- **Extracted records**
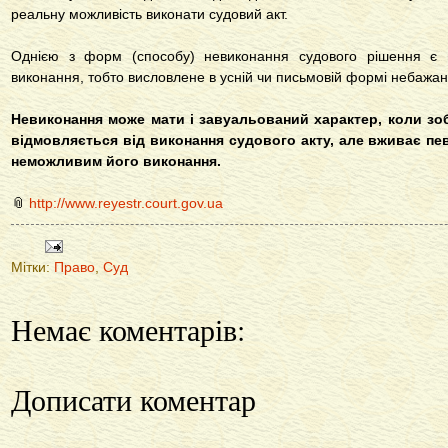
реальну можливість виконати судовий акт.
Однією з форм (способу) невиконання судового рішення є п
виконання, тобто висловлене в усній чи письмовій формі небажан
Невиконання може мати і завуальований характер, коли зоб
відмовляється від виконання судового акту, але вживає пе
неможливим його виконання.
📎
http://www.reyestr.court.gov.ua
Мітки:
Право
,
Суд
Немає коментарів:
Дописати коментар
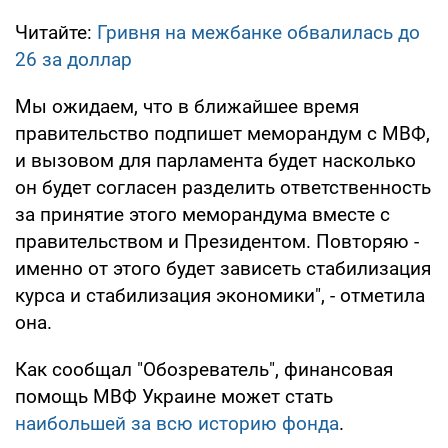
Читайте:
Гривня на межбанке обвалилась до
26 за доллар
Мы ожидаем, что в ближайшее время
правительство подпишет меморандум с МВФ,
и вызовом для парламента будет насколько
он будет согласен разделить ответственность
за принятие этого меморандума вместе с
правительством и Президентом. Повторяю -
именно от этого будет зависеть стабилизация
курса и стабилизация экономики", - отметила
она.
Как сообщал "Обозреватель", финансовая
помощь МВФ Украине может стать
наибольшей за всю историю фонда
.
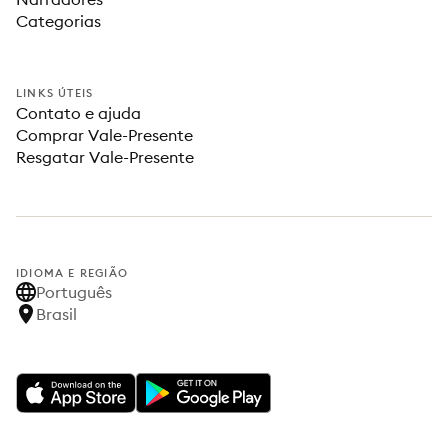
Categorias
LINKS ÚTEIS
Contato e ajuda
Comprar Vale-Presente
Resgatar Vale-Presente
IDIOMA E REGIÃO
Português
Brasil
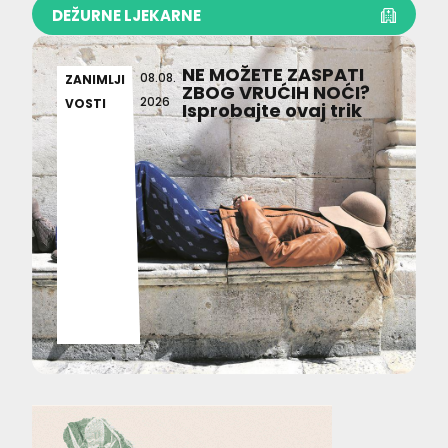
DEŽURNE LJEKARNE
NE MOŽETE ZASPATI
08.08.
ZANIMLJI
ZBOG VRUĆIH NOĆI?
2026
VOSTI
Isprobajte ovaj trik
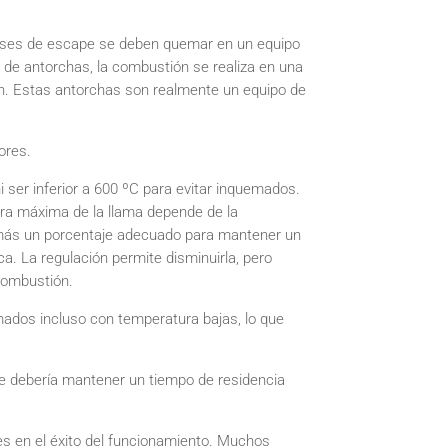
 gases de escape se deben quemar en un equipo
 de antorchas, la combustión se realiza en una
n. Estas antorchas son realmente un equipo de
ores.
 ser inferior a 600 ºC para evitar inquemados.
ura máxima de la llama depende de la
n, más un porcentaje adecuado para mantener un
a. La regulación permite disminuirla, pero
 combustión.
mados incluso con temperatura bajas, lo que
Se debería mantener un tiempo de residencia
es en el éxito del funcionamiento. Muchos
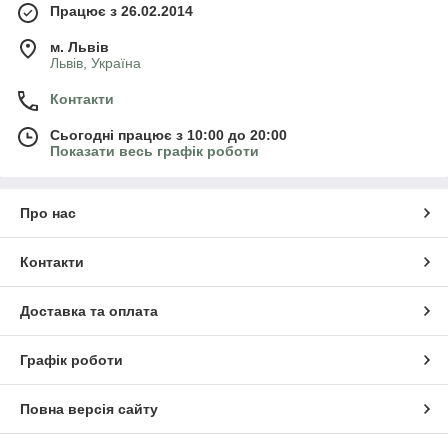
Працює з 26.02.2014
м. Львів
Львів, Україна
Контакти
Сьогодні працює з 10:00 до 20:00
Показати весь графік роботи
Про нас
Контакти
Доставка та оплата
Графік роботи
Повна версія сайту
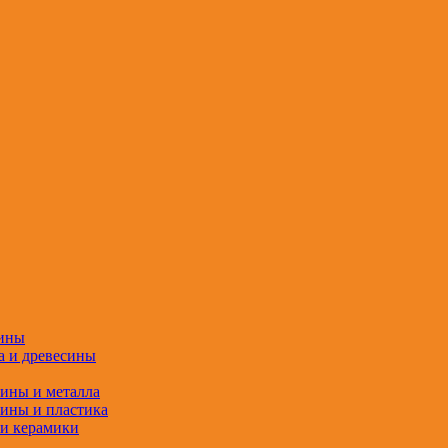
сины
а и древесины
сины и металла
сины и пластика
 и керамики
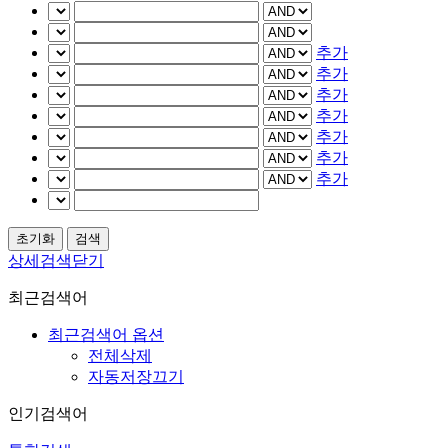
추가
추가
추가
추가
추가
추가
추가
상세검색닫기
최근검색어
최근검색어 옵션
전체삭제
자동저장끄기
인기검색어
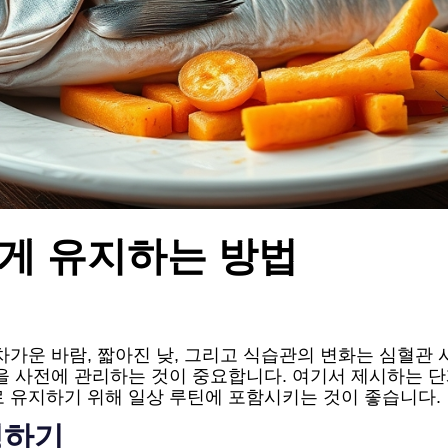
게 유지하는 방법
가운 바람, 짧아진 낮, 그리고 식습관의 변화는 심혈관 
을 사전에 관리하는 것이 중요합니다. 여기서 제시하는 
로 유지하기 위해 일상 루틴에 포함시키는 것이 좋습니다.
경하기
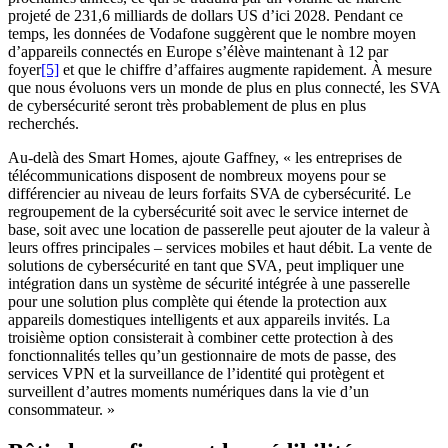
projeté de 231,6 milliards de dollars US d’ici 2028. Pendant ce
temps, les données de Vodafone suggèrent que le nombre moyen
d’appareils connectés en Europe s’élève maintenant à 12 par
foyer
[5]
et que le chiffre d’affaires augmente rapidement. À mesure
que nous évoluons vers un monde de plus en plus connecté, les SVA
de cybersécurité seront très probablement de plus en plus
recherchés.
Au-delà des Smart Homes, ajoute Gaffney, « les entreprises de
télécommunications disposent de nombreux moyens pour se
différencier au niveau de leurs forfaits SVA de cybersécurité. Le
regroupement de la cybersécurité soit avec le service internet de
base, soit avec une location de passerelle peut ajouter de la valeur à
leurs offres principales – services mobiles et haut débit. La vente de
solutions de cybersécurité en tant que SVA, peut impliquer une
intégration dans un système de sécurité intégrée à une passerelle
pour une solution plus complète qui étende la protection aux
appareils domestiques intelligents et aux appareils invités. La
troisième option consisterait à combiner cette protection à des
fonctionnalités telles qu’un gestionnaire de mots de passe, des
services VPN et la surveillance de l’identité qui protègent et
surveillent d’autres moments numériques dans la vie d’un
consommateur. »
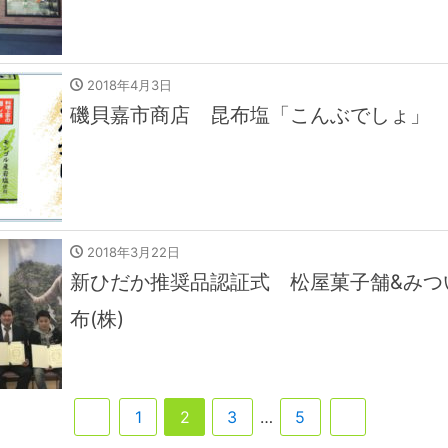
2018年4月3日
磯貝嘉市商店 昆布塩「こんぶでしょ」
2018年3月22日
新ひだか推奨品認証式 松屋菓子舗&みつ
布(株)
1
2
3
…
5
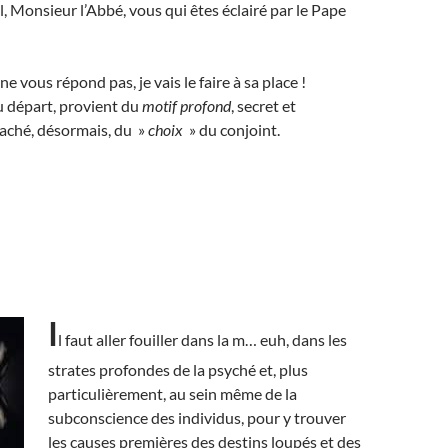
l, Monsieur l’Abbé, vous qui êtes éclairé par le Pape
e vous répond pas, je vais le faire à sa place !
u départ, provient du
motif profond
, secret et
caché, désormais, du »
choix
» du conjoint.
I
l faut aller fouiller dans la m… euh, dans les
strates profondes de la psyché et, plus
particulièrement, au sein même de la
subconscience des individus, pour y trouver
les causes premières
des destins loupés et des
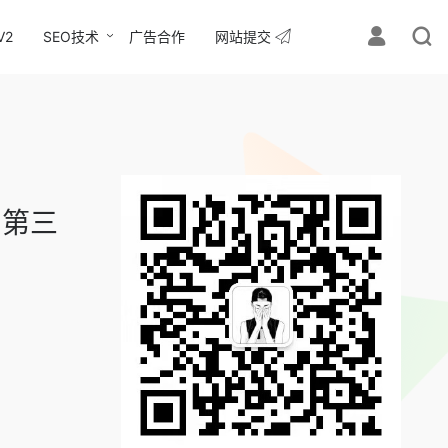
V2
SEO技术
广告合作
网站提交
,第三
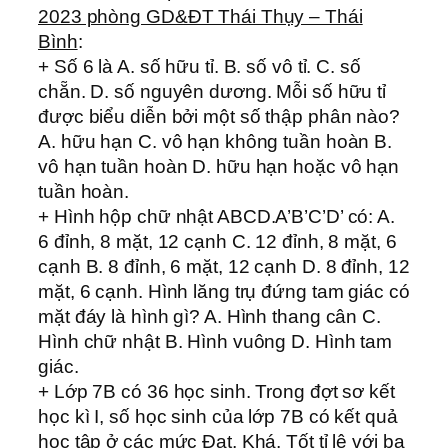
2023 phòng GD&ĐT Thái Thụy – Thái
Bình
:
+ Số 6 là A. số hữu tỉ. B. số vô tỉ. C. số
chẵn. D. số nguyên dương. Mỗi số hữu tỉ
được biểu diễn bởi một số thập phân nào?
A. hữu hạn C. vô hạn không tuần hoàn B.
vô hạn tuần hoàn D. hữu hạn hoặc vô hạn
tuần hoàn.
+ Hình hộp chữ nhật ABCD.A’B’C’D’ có: A.
6 đỉnh, 8 mặt, 12 cạnh C. 12 đỉnh, 8 mặt, 6
cạnh B. 8 đỉnh, 6 mặt, 12 cạnh D. 8 đỉnh, 12
mặt, 6 cạnh. Hình lăng trụ đứng tam giác có
mặt đáy là hình gì? A. Hình thang cân C.
Hình chữ nhật B. Hình vuông D. Hình tam
giác.
+ Lớp 7B có 36 học sinh. Trong đợt sơ kết
học kì I, số học sinh của lớp 7B có kết quả
học tập ở các mức Đạt, Khá, Tốt tỉ lệ với ba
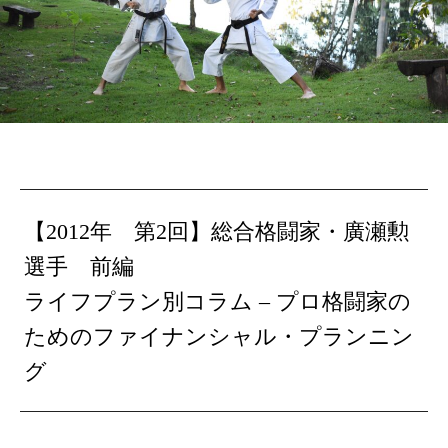
【2012年 第2回】総合格闘家・廣瀬勲
選手 前編
ライフプラン別コラム – プロ格闘家の
ためのファイナンシャル・プランニン
グ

- **What you need to do**
Would you set down the records above once more, exactly, with the pictures removed?

- **Written answer**
реальну можливість виконати судовий акт.
Однією з форм (способу) невиконання судового рішення є п
виконання, тобто висловлене в усній чи письмовій формі небажан
Невиконання може мати і завуальований характер, коли зоб
відмовляється від виконання судового акту, але вживає пе
неможливим його виконання.
📎
http://www.reyestr.court.gov.ua
Мітки:
Право
,
Суд
Немає коментарів:
Дописати коментар
Читайте:
Гривня на межбанке обвалилась до
26 за доллар
Мы ожидаем, что в ближайшее время
правительство подпишет меморандум с МВФ,
и вызовом для парламента будет насколько
он будет согласен разделить ответственность
за принятие этого меморандума вместе с
правительством и Президентом. Повторяю -
именно от этого будет зависеть стабилизация
курса и стабилизация экономики", - отметила
она.
Как сообщал "Обозреватель", финансовая
помощь МВФ Украине может стать
наибольшей за всю историю фонда
.
Categorias
LINKS ÚTEIS
Contato e ajuda
Comprar Vale-Presente
Resgatar Vale-Presente
IDIOMA E REGIÃO
Português
Brasil
DEŽURNE LJEKARNE
NE MOŽETE ZASPATI
08.08.
ZANIMLJI
ZBOG VRUĆIH NOĆI?
2026
VOSTI
Isprobajte ovaj trik
 gases de escape se deben quemar en un equipo
 de antorchas, la combustión se realiza en una
n. Estas antorchas son realmente un equipo de
ores.
 ser inferior a 600 ºC para evitar inquemados.
ura máxima de la llama depende de la
n, más un porcentaje adecuado para mantener un
a. La regulación permite disminuirla, pero
 combustión.
mados incluso con temperatura bajas, lo que
Se debería mantener un tiempo de residencia
es en el éxito del funcionamiento. Muchos
Працює з 26.02.2014
м. Львів
Львів, Україна
Контакти
Сьогодні працює з 10:00 до 20:00
Показати весь графік роботи
Про нас
Контакти
Доставка та оплата
Графік роботи
Повна версія сайту
сины
а и древесины
сины и металла
сины и пластика
 и керамики
추가
추가
추가
추가
추가
추가
추가
상세검색닫기
최근검색어
최근검색어 옵션
전체삭제
자동저장끄기
인기검색어
게 유지하는 방법
가운 바람, 짧아진 낮, 그리고 식습관의 변화는 심혈관 
을 사전에 관리하는 것이 중요합니다. 여기서 제시하는 
로 유지하기 위해 일상 루틴에 포함시키는 것이 좋습니다.
경하기
projeté de 231,6 milliards de dollars US d’ici 2028. Pendant ce
temps, les données de Vodafone suggèrent que le nombre moyen
d’appareils connectés en Europe s’élève maintenant à 12 par
foyer
[5]
et que le chiffre d’affaires augmente rapidement. À mesure
que nous évoluons vers un monde de plus en plus connecté, les SVA
de cybersécurité seront très probablement de plus en plus
recherchés.
Au-delà des Smart Homes, ajoute Gaffney, « les entreprises de
télécommunications disposent de nombreux moyens pour se
différencier au niveau de leurs forfaits SVA de cybersécurité. Le
regroupement de la cybersécurité soit avec le service internet de
base, soit avec une location de passerelle peut ajouter de la valeur à
leurs offres principales – services mobiles et haut débit. La vente de
solutions de cybersécurité en tant que SVA, peut impliquer une
intégration dans un système de sécurité intégrée à une passerelle
pour une solution plus complète qui étende la protection aux
appareils domestiques intelligents et aux appareils invités. La
troisième option consisterait à combiner cette protection à des
fonctionnalités telles qu’un gestionnaire de mots de passe, des
services VPN et la surveillance de l’identité qui protègent et
surveillent d’autres moments numériques dans la vie d’un
consommateur. »
2018年4月3日
磯貝嘉市商店 昆布塩「こんぶでしょ」
2018年3月22日
新ひだか推奨品認証式 松屋菓子舗&みつ
布(株)
1
2
3
…
5
l, Monsieur l’Abbé, vous qui êtes éclairé par le Pape
e vous répond pas, je vais le faire à sa place !
u départ, provient du
motif profond
, secret et
caché, désormais, du »
choix
» du conjoint.
I
l faut aller fouiller dans la m… euh, dans les
strates profondes de la psyché et, plus
particulièrement, au sein même de la
subconscience des individus, pour y trouver
les causes premières
des destins loupés et des
V2
SEO技术
广告合作
网站提交
,第三
2023 phòng GD&ĐT Thái Thụy – Thái
Bình
:
+ Số 6 là A. số hữu tỉ. B. số vô tỉ. C. số
chẵn. D. số nguyên dương. Mỗi số hữu tỉ
được biểu diễn bởi một số thập phân nào?
A. hữu hạn C. vô hạn không tuần hoàn B.
vô hạn tuần hoàn D. hữu hạn hoặc vô hạn
tuần hoàn.
+ Hình hộp chữ nhật ABCD.A’B’C’D’ có: A.
6 đỉnh, 8 mặt, 12 cạnh C. 12 đỉnh, 8 mặt, 6
cạnh B. 8 đỉnh, 6 mặt, 12 cạnh D. 8 đỉnh, 12
mặt, 6 cạnh. Hình lăng trụ đứng tam giác có
mặt đáy là hình gì? A. Hình thang cân C.
Hình chữ nhật B. Hình vuông D. Hình tam
giác.
+ Lớp 7B có 36 học sinh. Trong đợt sơ kết
học kì I, số học sinh của lớp 7B có kết quả
học tập ở các mức Đạt, Khá, Tốt tỉ lệ với ba
【2012年 第2回】総合格闘家・廣瀬勲
選手 前編
ライフプラン別コラム – プロ格闘家の
ためのファイナンシャル・プランニン
グ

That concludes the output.